Los medios afectados también se pronunciaron:
- MS NOW aseguró que tomará medidas legales para defender sus derechos.
- CNN insistió en que la Constitución les ampara para ejercer su labor informativa “sin impedimentos ni interferencias del gobierno”.
- El editor jefe de Político afirmó que defenderán “enérgicamente” la Primera Enmienda.
Opiniones de expertos
El director ejecutivo del Instituto Knight para la Primera Enmienda de la Universidad de Columbia, Jameel Jaffer, advirtió que la medida sería “doblemente inconstitucional”, ya que el grupo de prensa de la Casa Blanca constituye un “foro público” y no puede excluirse a periodistas por sus puntos de vista.
“Numerosos tribunales ya han fallado en contra de este tipo de represalias”, recordó Jaffer.
Antecedentes
La prohibición supone una nueva escalada en la ofensiva de Trump contra la prensa.
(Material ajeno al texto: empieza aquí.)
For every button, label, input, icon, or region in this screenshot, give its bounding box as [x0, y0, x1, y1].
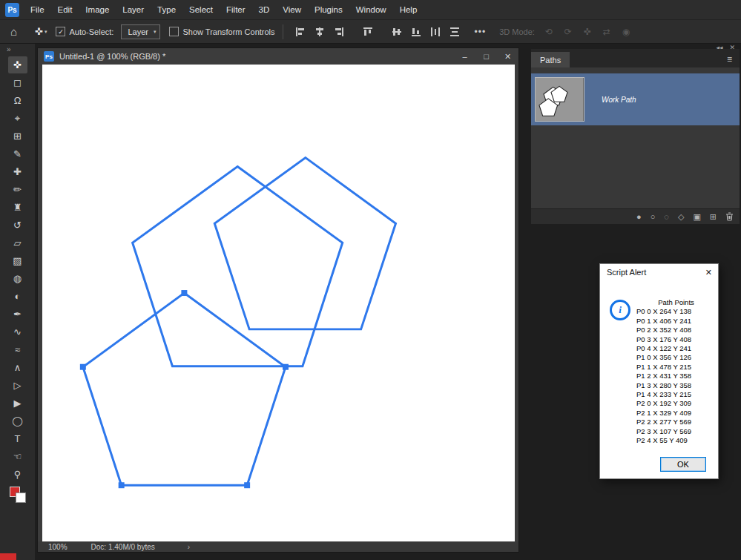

Al inicio de su mandato, restringió el acceso de la agencia Associated Press (AP) a actos oficiales, y en otra ocasión revocó el pase de acceso a la Casa Blanca del periodista Jim Acosta de CNN, quien logró que se le restituyera.
El caso más citado es Sherrill v. Knight (1977), donde un tribunal de Washington D.C. estableció que el rechazo de acreditaciones debe basarse en criterios explícitos y no puede ser arbitrario.
Próximos pasos
Las dudas jurídicas sobre la decisión de Trump se intensifican y, si la Casa Blanca mantiene el veto o lo extiende a más medios, se anticipa una batalla en los tribunales para definir los límites de la libertad de prensa frente al poder ejecutivo.